--- WHAT YOU HAVE TO DO ---
Wherever the word "completare" appears in a line of the records, copy that line.

--- RECORDS FOR THE TASK ---
[Start of section]
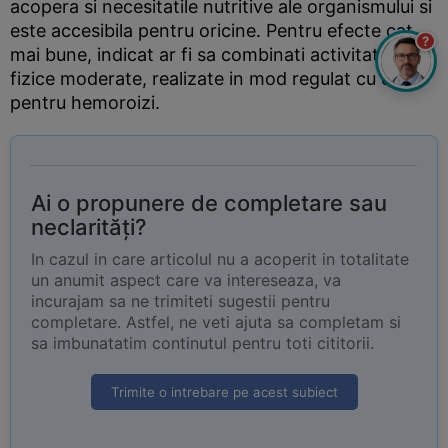
acopera si necesitatile nutritive ale organismului si
este accesibila pentru oricine. Pentru efecte cat
?
mai bune, indicat ar fi sa combinati activitatile
fizice moderate, realizate in mod regulat cu dieta
pentru hemoroizi.
Ai o propunere de completare sau
neclarități?
In cazul in care articolul nu a acoperit in totalitate
un anumit aspect care va intereseaza, va
incurajam sa ne trimiteti sugestii pentru
completare. Astfel, ne veti ajuta sa completam si
sa imbunatatim continutul pentru toti cititorii.
Trimite o intrebare pe acest subiect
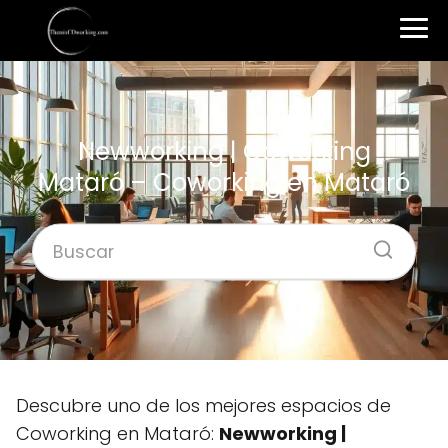
Newworking | Coworking
Mataró – Coworking en Mataró
Descubre uno de los mejores espacios de
Coworking en Mataró:
Newworking |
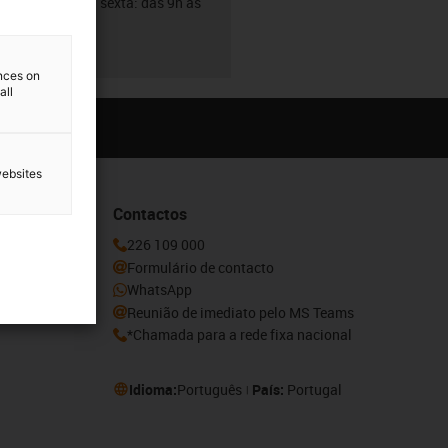
De segunda a sexta: das 9h às
18h
ences on
all
websites
Contactos
ovidades e
226 109 000
aqui.
Formulário de contacto
WhatsApp
Reunião de imediato pelo MS Teams
*Chamada para a rede fixa nacional
Idioma:
Português
País:
Portugal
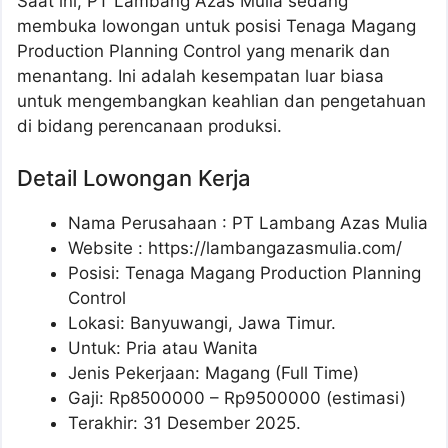
Saat ini, PT Lambang Azas Mulia sedang
membuka lowongan untuk posisi Tenaga Magang
Production Planning Control yang menarik dan
menantang. Ini adalah kesempatan luar biasa
untuk mengembangkan keahlian dan pengetahuan
di bidang perencanaan produksi.
Detail Lowongan Kerja
Nama Perusahaan :
PT Lambang Azas Mulia
Website :
https://lambangazasmulia.com/
Posisi: Tenaga Magang Production Planning
Control
Lokasi: Banyuwangi, Jawa Timur.
Untuk: Pria atau Wanita
Jenis Pekerjaan: Magang (Full Time)
Gaji: Rp
8500000
– Rp
9500000
(estimasi)
Terakhir: 31 Desember 2025.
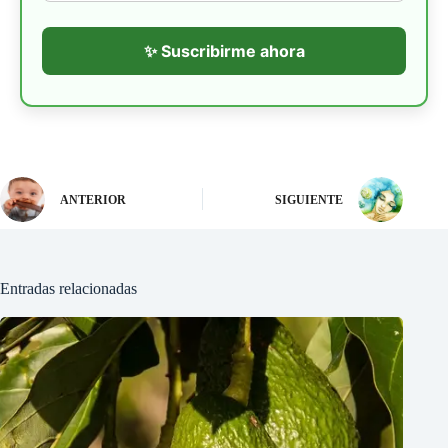
✨ Suscribirme ahora
ANTERIOR
SIGUIENTE
Entradas relacionadas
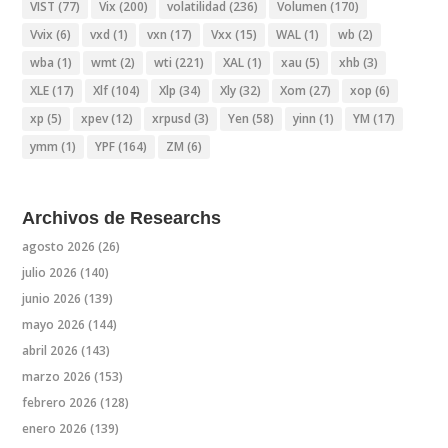
VIST
(77)
Vix
(200)
volatilidad
(236)
Volumen
(170)
Vvix
(6)
vxd
(1)
vxn
(17)
Vxx
(15)
WAL
(1)
wb
(2)
wba
(1)
wmt
(2)
wti
(221)
XAL
(1)
xau
(5)
xhb
(3)
XLE
(17)
Xlf
(104)
Xlp
(34)
Xly
(32)
Xom
(27)
xop
(6)
xp
(5)
xpev
(12)
xrpusd
(3)
Yen
(58)
yinn
(1)
YM
(17)
ymm
(1)
YPF
(164)
ZM
(6)
Archivos de Researchs
agosto 2026
(26)
julio 2026
(140)
junio 2026
(139)
mayo 2026
(144)
abril 2026
(143)
marzo 2026
(153)
febrero 2026
(128)
enero 2026
(139)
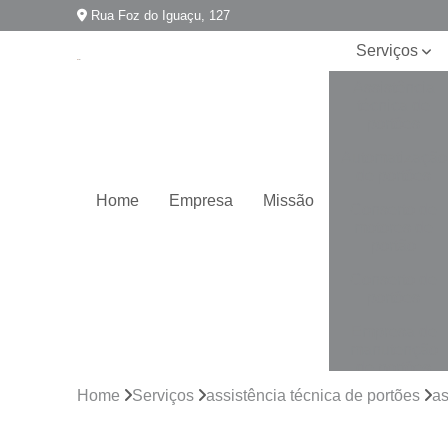
Rua Foz do Iguaçu, 127
Serviços
Assistência
técnica de
portões
Automatização
de portões
Home
Empresa
Missão
Conserto de
motores de
portão
Conserto de
portões
Empresa de
manutenção
de portões
Home
Serviços
assistência técnica de portões
as
Empresa para
instalação de
portões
[End of section]
--- YOUR RESPONSE ---
Ai o propunere de completare sau
completare. Astfel, ne veti ajuta sa completam si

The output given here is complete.